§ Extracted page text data
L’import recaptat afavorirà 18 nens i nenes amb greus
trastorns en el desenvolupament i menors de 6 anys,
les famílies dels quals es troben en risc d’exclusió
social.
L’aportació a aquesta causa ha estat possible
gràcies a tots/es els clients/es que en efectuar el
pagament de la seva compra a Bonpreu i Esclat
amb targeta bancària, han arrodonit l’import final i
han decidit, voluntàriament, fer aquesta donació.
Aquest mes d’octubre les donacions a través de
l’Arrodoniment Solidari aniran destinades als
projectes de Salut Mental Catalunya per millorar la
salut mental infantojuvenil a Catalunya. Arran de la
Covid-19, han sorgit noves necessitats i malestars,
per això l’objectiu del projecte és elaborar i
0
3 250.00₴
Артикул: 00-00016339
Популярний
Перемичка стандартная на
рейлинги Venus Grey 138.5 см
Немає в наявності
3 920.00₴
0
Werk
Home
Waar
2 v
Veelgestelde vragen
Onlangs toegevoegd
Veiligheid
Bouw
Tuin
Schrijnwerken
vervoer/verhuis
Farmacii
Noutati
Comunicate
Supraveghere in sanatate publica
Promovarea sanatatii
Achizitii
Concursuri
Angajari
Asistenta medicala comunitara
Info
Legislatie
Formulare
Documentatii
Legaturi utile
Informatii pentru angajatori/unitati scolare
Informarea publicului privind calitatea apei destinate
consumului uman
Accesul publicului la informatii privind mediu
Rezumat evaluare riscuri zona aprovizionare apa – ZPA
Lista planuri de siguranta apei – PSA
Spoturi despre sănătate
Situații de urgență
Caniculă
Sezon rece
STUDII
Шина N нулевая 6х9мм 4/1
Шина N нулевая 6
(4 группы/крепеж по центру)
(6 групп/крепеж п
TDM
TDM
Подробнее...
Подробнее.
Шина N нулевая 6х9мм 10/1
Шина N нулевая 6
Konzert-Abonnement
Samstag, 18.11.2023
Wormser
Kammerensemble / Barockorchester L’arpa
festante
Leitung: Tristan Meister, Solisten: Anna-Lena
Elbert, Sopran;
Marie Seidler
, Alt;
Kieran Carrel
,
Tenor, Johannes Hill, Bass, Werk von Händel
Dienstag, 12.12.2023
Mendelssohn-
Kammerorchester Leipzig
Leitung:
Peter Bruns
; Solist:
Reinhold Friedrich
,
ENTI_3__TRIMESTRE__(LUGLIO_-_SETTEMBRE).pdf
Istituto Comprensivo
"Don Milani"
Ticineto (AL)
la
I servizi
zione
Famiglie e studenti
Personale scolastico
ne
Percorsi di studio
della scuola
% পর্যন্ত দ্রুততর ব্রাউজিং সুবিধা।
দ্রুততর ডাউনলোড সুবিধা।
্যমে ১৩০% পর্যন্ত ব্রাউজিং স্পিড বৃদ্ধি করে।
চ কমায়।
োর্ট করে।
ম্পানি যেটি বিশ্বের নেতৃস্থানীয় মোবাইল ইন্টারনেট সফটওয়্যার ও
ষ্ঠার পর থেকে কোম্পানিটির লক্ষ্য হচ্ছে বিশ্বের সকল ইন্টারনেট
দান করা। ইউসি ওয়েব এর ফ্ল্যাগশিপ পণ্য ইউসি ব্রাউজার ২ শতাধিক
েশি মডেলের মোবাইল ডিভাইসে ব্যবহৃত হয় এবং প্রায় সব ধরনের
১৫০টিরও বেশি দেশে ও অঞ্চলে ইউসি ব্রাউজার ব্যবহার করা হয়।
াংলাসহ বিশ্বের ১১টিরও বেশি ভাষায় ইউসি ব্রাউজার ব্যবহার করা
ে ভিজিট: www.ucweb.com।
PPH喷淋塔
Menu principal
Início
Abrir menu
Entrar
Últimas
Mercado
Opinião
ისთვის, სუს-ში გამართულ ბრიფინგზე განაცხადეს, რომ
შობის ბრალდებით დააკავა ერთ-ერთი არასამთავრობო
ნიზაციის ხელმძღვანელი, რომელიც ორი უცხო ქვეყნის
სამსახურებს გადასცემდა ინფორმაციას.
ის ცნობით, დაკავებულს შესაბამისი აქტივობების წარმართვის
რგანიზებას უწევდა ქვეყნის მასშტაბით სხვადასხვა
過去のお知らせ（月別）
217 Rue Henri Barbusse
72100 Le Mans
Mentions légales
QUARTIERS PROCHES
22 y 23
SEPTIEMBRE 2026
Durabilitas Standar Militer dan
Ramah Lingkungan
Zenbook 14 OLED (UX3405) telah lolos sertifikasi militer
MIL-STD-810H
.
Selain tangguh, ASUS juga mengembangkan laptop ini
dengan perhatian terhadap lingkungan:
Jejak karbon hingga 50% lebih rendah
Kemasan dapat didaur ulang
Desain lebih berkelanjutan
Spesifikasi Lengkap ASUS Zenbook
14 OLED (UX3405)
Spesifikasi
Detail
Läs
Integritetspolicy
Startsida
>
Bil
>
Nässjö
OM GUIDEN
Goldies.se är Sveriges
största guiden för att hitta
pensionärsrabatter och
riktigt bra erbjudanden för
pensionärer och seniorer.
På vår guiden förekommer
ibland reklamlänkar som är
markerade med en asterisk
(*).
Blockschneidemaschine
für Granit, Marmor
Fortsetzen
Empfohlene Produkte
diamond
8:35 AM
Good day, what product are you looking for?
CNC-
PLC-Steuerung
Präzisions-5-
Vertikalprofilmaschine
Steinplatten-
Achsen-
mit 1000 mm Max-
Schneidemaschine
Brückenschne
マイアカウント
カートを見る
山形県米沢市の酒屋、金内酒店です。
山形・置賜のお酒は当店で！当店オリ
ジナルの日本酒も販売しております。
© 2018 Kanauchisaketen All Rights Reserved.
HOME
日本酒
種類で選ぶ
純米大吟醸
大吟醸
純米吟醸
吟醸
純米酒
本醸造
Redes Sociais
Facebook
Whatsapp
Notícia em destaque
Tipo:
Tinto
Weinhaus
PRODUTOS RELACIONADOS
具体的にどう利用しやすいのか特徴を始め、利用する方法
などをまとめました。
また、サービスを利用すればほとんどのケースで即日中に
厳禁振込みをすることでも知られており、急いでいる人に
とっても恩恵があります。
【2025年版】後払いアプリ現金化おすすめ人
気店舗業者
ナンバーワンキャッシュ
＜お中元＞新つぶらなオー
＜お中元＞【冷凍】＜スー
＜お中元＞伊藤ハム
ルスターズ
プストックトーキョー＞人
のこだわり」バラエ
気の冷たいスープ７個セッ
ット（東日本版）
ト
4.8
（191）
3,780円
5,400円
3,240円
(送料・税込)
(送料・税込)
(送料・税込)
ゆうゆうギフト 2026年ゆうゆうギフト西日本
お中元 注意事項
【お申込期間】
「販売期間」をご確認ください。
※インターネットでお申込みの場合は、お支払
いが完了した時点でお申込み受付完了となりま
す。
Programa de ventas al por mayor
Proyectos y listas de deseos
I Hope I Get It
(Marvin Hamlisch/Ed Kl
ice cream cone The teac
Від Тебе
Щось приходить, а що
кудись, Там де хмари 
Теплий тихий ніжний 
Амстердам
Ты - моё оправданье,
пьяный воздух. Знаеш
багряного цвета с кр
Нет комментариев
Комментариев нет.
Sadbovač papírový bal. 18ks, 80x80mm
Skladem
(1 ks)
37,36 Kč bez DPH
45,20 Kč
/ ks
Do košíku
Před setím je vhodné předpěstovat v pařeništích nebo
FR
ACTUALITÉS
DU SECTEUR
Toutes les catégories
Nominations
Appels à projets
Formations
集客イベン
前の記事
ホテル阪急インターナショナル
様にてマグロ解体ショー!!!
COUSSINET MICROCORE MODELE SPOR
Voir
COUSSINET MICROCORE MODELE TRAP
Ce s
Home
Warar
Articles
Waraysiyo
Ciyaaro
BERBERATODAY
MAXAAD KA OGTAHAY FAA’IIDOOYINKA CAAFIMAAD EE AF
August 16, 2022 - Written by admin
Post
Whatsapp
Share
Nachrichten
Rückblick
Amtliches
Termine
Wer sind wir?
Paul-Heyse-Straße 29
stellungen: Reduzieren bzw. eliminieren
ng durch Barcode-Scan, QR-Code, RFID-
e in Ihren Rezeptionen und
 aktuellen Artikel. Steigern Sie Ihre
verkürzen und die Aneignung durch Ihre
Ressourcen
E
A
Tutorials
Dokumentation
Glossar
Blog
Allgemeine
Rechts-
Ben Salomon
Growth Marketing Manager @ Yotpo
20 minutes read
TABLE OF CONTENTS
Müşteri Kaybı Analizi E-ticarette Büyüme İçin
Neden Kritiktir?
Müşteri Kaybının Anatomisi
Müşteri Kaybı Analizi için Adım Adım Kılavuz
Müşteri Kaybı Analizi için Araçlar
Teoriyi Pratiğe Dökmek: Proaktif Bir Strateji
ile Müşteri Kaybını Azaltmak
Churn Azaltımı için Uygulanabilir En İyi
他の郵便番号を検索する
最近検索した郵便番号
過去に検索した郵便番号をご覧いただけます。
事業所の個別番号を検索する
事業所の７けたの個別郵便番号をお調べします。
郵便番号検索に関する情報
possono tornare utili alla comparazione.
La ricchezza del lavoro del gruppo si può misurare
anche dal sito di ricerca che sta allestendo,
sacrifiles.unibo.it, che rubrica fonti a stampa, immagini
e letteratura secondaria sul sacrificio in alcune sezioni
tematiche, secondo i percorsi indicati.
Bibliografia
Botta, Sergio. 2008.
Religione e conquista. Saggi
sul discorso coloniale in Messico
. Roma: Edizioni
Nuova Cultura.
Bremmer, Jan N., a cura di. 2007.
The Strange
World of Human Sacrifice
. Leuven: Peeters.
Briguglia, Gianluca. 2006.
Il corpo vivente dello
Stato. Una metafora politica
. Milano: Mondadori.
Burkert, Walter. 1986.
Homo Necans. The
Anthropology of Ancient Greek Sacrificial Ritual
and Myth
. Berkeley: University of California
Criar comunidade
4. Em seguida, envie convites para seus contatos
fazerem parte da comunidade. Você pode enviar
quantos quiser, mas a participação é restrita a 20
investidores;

§ Directions
Which lines in the data above hold the string "MICROCORE"? Show each one.

§ Task response
COUSSINET MICROCORE MODELE SPOR
COUSSINET MICROCORE MODELE TRAP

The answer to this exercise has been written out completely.